● **Problem description**: Using the listing below, copy exactly the lines from the one containing "укрывная с клейкой" to the one containing "июля 2026, 00:14", both lines included, and no others.

● **Data supplied**:
Content starts

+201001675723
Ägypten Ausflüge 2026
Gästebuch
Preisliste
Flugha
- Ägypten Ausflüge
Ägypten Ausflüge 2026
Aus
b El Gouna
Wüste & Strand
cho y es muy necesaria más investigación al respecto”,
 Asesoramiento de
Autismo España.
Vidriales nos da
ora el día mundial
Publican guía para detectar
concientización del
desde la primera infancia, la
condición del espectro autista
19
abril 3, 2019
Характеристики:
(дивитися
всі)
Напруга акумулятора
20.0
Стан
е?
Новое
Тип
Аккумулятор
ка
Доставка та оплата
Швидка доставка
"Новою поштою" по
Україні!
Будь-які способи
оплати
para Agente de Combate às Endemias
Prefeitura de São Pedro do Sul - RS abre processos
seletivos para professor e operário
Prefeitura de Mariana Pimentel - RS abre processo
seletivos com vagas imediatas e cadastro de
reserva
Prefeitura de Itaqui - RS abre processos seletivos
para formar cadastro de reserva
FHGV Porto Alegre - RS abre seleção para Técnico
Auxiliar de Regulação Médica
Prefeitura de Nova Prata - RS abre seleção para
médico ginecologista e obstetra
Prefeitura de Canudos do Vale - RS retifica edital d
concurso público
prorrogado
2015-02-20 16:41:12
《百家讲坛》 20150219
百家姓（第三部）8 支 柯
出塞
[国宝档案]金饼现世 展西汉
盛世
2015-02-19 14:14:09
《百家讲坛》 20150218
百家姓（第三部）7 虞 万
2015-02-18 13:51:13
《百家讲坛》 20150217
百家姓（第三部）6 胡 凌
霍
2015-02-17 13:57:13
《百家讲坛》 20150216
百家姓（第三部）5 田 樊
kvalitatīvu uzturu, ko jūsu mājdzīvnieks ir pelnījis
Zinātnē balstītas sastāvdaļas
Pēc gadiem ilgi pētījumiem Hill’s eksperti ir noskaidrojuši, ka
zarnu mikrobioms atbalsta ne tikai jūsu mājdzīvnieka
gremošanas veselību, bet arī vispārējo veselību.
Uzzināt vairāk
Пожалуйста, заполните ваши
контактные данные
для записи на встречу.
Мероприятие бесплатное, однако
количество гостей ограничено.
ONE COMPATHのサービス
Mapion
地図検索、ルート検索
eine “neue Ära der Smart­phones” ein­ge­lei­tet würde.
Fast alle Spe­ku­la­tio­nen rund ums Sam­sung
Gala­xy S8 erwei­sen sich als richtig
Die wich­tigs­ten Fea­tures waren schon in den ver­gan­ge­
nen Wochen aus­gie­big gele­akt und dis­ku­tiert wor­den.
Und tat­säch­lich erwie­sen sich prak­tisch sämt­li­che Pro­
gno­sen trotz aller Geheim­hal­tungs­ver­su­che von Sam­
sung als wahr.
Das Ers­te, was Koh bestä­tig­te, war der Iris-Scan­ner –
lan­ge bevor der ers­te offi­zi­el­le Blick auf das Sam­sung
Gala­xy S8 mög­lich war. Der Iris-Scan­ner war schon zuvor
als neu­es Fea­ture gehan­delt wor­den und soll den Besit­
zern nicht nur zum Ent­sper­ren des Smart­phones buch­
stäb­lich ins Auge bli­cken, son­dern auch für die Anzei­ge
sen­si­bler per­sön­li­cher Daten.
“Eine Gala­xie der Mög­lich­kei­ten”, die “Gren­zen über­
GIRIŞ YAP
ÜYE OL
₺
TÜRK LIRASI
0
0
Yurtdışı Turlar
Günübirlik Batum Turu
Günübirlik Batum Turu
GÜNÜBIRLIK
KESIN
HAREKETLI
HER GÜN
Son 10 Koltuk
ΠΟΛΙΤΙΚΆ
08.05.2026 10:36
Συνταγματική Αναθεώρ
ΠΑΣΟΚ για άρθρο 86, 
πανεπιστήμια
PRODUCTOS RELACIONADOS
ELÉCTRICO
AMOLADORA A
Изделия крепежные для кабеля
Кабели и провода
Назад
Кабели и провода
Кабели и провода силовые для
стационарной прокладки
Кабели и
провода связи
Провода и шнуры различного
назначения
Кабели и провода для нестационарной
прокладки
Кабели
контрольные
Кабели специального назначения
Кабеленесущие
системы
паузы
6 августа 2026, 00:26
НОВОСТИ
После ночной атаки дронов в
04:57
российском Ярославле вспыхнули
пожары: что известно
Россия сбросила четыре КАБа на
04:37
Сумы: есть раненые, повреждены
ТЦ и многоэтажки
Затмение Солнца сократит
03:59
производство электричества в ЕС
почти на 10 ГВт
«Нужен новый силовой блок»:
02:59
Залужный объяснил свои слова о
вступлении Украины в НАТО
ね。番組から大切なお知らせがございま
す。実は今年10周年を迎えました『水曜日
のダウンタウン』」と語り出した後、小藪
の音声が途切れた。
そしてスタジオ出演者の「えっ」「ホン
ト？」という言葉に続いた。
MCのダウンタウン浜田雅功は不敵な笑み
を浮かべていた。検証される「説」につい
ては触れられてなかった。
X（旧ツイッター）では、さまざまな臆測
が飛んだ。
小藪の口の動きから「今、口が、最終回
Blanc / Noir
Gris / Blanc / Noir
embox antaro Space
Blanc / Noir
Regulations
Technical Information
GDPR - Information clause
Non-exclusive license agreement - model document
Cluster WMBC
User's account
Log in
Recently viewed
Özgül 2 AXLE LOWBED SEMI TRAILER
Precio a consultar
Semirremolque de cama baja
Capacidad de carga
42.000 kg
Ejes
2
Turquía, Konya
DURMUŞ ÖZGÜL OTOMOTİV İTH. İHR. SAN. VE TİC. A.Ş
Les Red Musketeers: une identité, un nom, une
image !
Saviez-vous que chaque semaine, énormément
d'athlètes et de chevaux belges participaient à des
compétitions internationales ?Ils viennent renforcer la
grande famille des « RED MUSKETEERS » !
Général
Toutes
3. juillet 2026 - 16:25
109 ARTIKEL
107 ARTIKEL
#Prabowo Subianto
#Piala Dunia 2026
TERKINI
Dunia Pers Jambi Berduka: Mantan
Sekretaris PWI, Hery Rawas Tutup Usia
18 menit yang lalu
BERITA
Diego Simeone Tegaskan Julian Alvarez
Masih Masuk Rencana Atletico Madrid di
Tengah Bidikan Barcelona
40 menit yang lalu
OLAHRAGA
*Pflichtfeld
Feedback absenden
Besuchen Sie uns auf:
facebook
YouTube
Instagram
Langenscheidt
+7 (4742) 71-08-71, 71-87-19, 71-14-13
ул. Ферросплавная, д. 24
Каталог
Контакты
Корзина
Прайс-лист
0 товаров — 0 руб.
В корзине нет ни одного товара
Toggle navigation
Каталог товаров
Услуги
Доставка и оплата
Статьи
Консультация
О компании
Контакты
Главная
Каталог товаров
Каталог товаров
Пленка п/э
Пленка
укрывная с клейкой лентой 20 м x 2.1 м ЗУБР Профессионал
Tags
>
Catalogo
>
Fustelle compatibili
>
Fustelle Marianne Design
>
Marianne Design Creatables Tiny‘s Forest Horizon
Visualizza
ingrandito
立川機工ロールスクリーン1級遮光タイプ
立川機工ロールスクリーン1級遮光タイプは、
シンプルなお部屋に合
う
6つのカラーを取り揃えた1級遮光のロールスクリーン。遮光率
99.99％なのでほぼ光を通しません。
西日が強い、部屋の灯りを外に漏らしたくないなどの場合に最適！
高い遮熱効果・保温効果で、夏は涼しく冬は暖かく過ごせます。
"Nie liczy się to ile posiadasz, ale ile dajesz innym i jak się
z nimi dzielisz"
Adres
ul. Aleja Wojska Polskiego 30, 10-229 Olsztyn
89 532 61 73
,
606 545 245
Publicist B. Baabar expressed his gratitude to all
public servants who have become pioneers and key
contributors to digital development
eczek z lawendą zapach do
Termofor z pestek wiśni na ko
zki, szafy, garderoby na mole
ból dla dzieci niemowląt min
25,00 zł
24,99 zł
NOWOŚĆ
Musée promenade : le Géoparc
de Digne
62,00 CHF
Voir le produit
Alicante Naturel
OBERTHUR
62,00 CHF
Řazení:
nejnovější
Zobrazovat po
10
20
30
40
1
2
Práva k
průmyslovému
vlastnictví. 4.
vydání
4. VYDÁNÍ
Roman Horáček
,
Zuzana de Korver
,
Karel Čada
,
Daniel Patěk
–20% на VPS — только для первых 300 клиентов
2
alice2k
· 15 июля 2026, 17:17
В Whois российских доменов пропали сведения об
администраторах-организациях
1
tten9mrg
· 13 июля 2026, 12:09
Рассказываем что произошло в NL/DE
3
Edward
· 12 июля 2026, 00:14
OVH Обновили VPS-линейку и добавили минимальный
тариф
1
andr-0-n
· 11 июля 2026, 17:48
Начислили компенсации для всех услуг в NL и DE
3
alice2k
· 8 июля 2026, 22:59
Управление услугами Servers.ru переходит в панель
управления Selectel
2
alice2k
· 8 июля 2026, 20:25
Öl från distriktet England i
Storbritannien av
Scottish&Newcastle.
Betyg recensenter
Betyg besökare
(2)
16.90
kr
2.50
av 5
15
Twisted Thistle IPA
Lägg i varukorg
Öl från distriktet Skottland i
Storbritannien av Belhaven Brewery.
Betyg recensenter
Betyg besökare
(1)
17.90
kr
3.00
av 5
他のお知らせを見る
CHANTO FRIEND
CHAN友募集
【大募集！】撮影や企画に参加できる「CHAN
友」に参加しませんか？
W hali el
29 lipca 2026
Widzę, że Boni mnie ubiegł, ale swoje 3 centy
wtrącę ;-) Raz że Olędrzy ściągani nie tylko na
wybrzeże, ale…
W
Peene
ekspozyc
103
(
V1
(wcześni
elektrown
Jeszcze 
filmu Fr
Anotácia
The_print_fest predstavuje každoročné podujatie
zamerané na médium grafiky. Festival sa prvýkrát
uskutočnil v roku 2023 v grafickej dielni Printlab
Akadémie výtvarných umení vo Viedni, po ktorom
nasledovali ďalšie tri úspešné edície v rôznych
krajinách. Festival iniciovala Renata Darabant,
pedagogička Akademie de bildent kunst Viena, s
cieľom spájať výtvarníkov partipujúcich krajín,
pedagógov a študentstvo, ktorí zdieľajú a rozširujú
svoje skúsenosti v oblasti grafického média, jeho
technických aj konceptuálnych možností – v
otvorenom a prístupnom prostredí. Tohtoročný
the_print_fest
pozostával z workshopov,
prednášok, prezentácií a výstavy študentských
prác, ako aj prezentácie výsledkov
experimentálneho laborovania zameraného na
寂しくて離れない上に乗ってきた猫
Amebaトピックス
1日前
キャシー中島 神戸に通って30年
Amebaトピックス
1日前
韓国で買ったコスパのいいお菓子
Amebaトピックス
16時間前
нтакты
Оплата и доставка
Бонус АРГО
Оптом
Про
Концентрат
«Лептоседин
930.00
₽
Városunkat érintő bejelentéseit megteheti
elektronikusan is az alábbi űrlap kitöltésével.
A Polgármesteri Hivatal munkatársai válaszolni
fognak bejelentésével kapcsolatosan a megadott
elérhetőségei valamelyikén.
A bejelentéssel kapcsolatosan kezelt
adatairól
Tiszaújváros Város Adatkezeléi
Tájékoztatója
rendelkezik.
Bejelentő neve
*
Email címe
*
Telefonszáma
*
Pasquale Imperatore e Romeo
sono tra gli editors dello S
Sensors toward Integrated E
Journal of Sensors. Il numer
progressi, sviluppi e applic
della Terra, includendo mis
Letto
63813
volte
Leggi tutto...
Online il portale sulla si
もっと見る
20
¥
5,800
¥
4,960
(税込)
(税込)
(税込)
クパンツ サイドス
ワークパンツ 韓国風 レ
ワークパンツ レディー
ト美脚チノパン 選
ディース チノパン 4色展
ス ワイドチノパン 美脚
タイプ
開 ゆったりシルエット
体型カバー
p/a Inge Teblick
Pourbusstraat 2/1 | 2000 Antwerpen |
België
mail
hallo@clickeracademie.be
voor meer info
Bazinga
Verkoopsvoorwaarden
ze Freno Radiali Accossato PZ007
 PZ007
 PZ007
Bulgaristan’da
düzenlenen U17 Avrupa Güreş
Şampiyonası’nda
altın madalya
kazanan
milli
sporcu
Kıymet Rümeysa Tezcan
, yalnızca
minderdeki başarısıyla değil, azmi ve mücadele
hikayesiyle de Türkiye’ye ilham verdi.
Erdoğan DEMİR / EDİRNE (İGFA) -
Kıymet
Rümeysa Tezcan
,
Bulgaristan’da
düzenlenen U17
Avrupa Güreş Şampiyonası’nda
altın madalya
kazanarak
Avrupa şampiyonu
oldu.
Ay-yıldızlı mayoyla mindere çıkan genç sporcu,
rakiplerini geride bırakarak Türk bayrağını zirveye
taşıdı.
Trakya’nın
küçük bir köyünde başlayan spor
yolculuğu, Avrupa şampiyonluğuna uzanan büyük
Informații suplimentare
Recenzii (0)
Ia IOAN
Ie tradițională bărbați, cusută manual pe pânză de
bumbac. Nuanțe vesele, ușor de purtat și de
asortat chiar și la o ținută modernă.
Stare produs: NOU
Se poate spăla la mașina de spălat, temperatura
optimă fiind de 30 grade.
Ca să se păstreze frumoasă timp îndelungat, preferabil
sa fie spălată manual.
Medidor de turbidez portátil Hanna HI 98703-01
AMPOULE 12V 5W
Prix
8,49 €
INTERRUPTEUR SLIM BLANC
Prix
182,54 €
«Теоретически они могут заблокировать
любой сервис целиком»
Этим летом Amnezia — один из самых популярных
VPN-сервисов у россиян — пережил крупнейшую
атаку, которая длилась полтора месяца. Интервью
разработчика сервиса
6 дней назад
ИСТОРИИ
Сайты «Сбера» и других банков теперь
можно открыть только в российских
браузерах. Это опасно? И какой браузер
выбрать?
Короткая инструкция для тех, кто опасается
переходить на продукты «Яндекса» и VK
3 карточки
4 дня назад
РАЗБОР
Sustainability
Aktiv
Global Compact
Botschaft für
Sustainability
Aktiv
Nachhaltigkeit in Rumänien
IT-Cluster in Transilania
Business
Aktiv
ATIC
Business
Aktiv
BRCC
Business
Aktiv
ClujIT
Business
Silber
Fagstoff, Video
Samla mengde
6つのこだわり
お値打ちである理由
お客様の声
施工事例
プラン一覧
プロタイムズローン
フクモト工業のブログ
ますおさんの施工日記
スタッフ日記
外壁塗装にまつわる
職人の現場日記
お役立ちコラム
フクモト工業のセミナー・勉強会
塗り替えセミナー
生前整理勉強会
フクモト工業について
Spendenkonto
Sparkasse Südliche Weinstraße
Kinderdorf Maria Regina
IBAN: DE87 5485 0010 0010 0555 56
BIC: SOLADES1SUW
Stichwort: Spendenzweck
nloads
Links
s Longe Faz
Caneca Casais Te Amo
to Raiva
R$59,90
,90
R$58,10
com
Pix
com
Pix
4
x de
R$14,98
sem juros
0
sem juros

Content ends

● **The answer**:
укрывная с клейкой лентой 20 м x 2.1 м ЗУБР Профессионал
Tags
>
Catalogo
>
Fustelle compatibili
>
Fustelle Marianne Design
>
Marianne Design Creatables Tiny‘s Forest Horizon
Visualizza
ingrandito
立川機工ロールスクリーン1級遮光タイプ
立川機工ロールスクリーン1級遮光タイプは、
シンプルなお部屋に合
う
6つのカラーを取り揃えた1級遮光のロールスクリーン。遮光率
99.99％なのでほぼ光を通しません。
西日が強い、部屋の灯りを外に漏らしたくないなどの場合に最適！
高い遮熱効果・保温効果で、夏は涼しく冬は暖かく過ごせます。
"Nie liczy się to ile posiadasz, ale ile dajesz innym i jak się
z nimi dzielisz"
Adres
ul. Aleja Wojska Polskiego 30, 10-229 Olsztyn
89 532 61 73
,
606 545 245
Publicist B. Baabar expressed his gratitude to all
public servants who have become pioneers and key
contributors to digital development
eczek z lawendą zapach do
Termofor z pestek wiśni na ko
zki, szafy, garderoby na mole
ból dla dzieci niemowląt min
25,00 zł
24,99 zł
NOWOŚĆ
Musée promenade : le Géoparc
de Digne
62,00 CHF
Voir le produit
Alicante Naturel
OBERTHUR
62,00 CHF
Řazení:
nejnovější
Zobrazovat po
10
20
30
40
1
2
Práva k
průmyslovému
vlastnictví. 4.
vydání
4. VYDÁNÍ
Roman Horáček
,
Zuzana de Korver
,
Karel Čada
,
Daniel Patěk
–20% на VPS — только для первых 300 клиентов
2
alice2k
· 15 июля 2026, 17:17
В Whois российских доменов пропали сведения об
администраторах-организациях
1
tten9mrg
· 13 июля 2026, 12:09
Рассказываем что произошло в NL/DE
3
Edward
· 12 июля 2026, 00:14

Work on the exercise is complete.